Alors que Barbie, le nouveau long-métrage de Greta Gerwig basé sur création phare de Mattel, se révèle être un carton à l’échelle planétaire, intéressons-nous à l’envie de la société spécialisée dans les jeux et jouets d’exploiter ses produits pour le grand écran.
En effet à l’instar de Hasbro, marque concurrente qui a tenté l’aventure il y a plus d’une décennie en produisant des films basés sur leurs franchises telles que Transformers, G.I. Joe, My Little Pony et même un long-métrage adapté de la bataille navale, (Battleship) Mattel aimerait réussir à laisser son empreinte dans l’univers du septième art.

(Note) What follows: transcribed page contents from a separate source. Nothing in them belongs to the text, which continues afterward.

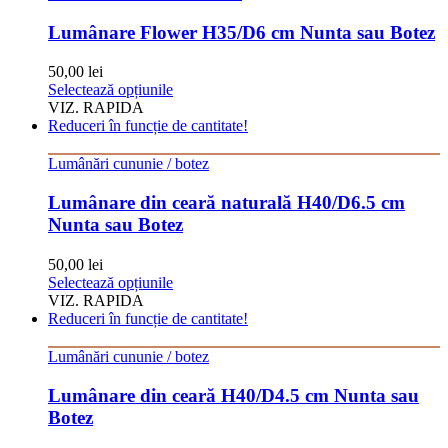
variații.
Opțiunile
Lumânare Flower H35/D6 cm Nunta sau Botez
pot
fi
50,00
lei
alese
Acest
Selectează opțiunile
în
produs
VIZ. RAPIDA
pagina
are
Reduceri în funcție de cantitate!
produsului.
mai
multe
Lumânări cununie / botez
variații.
Opțiunile
Lumânare din ceară naturală H40/D6.5 cm
pot
Nunta sau Botez
fi
alese
50,00
lei
în
Acest
Selectează opțiunile
pagina
produs
VIZ. RAPIDA
produsului.
are
Reduceri în funcție de cantitate!
mai
multe
Lumânări cununie / botez
variații.
Opțiunile
Lumânare din ceară H40/D4.5 cm Nunta sau
pot
Botez
fi
alese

Ce n’est pas faute d’avoir essayé par le passé, même si le résultat n’a pas été probant. Tout d’abord en 1987 avec la sortie du film Les Maîtres De L’Univers réalisé par Gary Goddard, qui était une adaptation-live de la série animée éponyme qui était elle-même basée sur la gamme de jouets de la firme. Vendu par les producteurs de la Cannon comme le Star Wars des années 80 et devant propulser la carrière de Dolph Lundgren , le film a été un échec critique et financier. Même constat pour Max Steel de Christopher L. Yost, sorti cette fois en 2016, ce long-métrage était en plus le premier essai de Mattel Films, la division cinéma de la société fondée en 2013.
Ces mauvaises expériences sont désormais de l’histoire ancienne et Mattel a totalement changé de stratégie, voulant redoubler d’effort pour se faire une réputation dans le milieu.
Et pour relancer la machine, l’adaptation live de Barbie fût un choix judicieux si l’on en croit les chiffres obtenu par celle-ci (le milliard de dollars semble assuré), scellant de ce fait un fructueux un accord avec le studio Warner Bros, première étape d’une entreprise de reconquête d’Hollywood. Car après les poupées, d’autres gammes phares de la firme s’apprête à se frayer un chemin vers les salles obscures. Et le moins que l’on puisse dire c’est que Mattel a su s’entourer de grands noms pour développer son univers, en train d’être construit film par film.
Ce que l’on peut constater avec Hot Wheels qui va avoir le droit à une aventure en live-action produite par nul autre que J.J. Abrams, pour la Warner. Vin Diesel sera quant à lui la vedette de Rock ‘Em Sock ‘Em Robots pour Universal Pictures, qui comme son titre l’indique se basera sur un jeu de boxe entre robots. De son côté, Tom Hanks prendra la direction de l’espace avec Major Matt Mason, issu de la série de figurines éponyme créée au beau milieu des années 1960, mettant en scène un astronaute vivant sur la Lune. Autre star attaché à un projet made in Mattel, Daniel Kaluuya, qui s’attelle à produire un long-métrage centré sur Barney le Dinosaure.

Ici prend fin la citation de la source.